(Dataset entries)

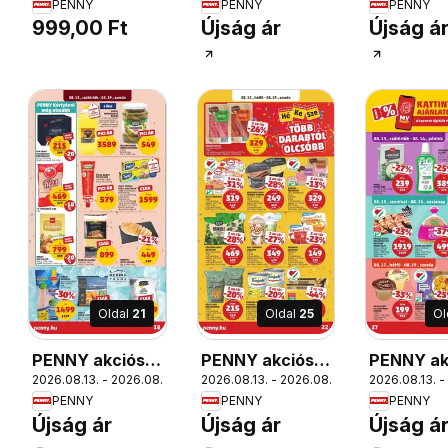
PENNY
PENNY
PENNY
NUGGETS
999,00 Ft
Újság ár
Újság á
gyorsfagyasztott,
Fagyasztott
csirkemell
falatkák
Oldal
21
Oldal
25
Ol
PENNY akciós
PENNY akciós
PENNY ak
9.
2026.08.13. - 2026.08.19.
2026.08.13. - 2026.08.19.
2026.08.13. -
újság
újság
újság
PENNY
PENNY
PENNY
Újság ár
Újság ár
Újság á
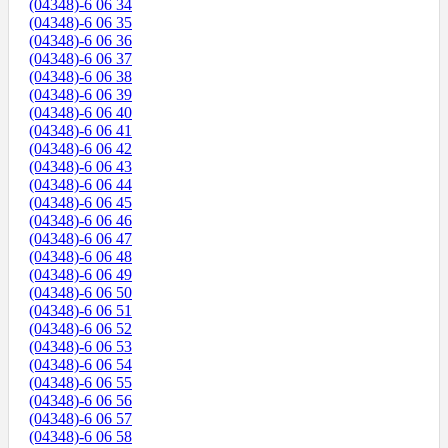
(04348)-6 06 34
(04348)-6 06 35
(04348)-6 06 36
(04348)-6 06 37
(04348)-6 06 38
(04348)-6 06 39
(04348)-6 06 40
(04348)-6 06 41
(04348)-6 06 42
(04348)-6 06 43
(04348)-6 06 44
(04348)-6 06 45
(04348)-6 06 46
(04348)-6 06 47
(04348)-6 06 48
(04348)-6 06 49
(04348)-6 06 50
(04348)-6 06 51
(04348)-6 06 52
(04348)-6 06 53
(04348)-6 06 54
(04348)-6 06 55
(04348)-6 06 56
(04348)-6 06 57
(04348)-6 06 58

### INSTRUCTIONS TO FOLLOW
Print exactly the lines from the one with "(04348)-6 06 42" through the end of the data, inclusive.

### WRITTEN SOLUTION
(04348)-6 06 42
(04348)-6 06 43
(04348)-6 06 44
(04348)-6 06 45
(04348)-6 06 46
(04348)-6 06 47
(04348)-6 06 48
(04348)-6 06 49
(04348)-6 06 50
(04348)-6 06 51
(04348)-6 06 52
(04348)-6 06 53
(04348)-6 06 54
(04348)-6 06 55
(04348)-6 06 56
(04348)-6 06 57
(04348)-6 06 58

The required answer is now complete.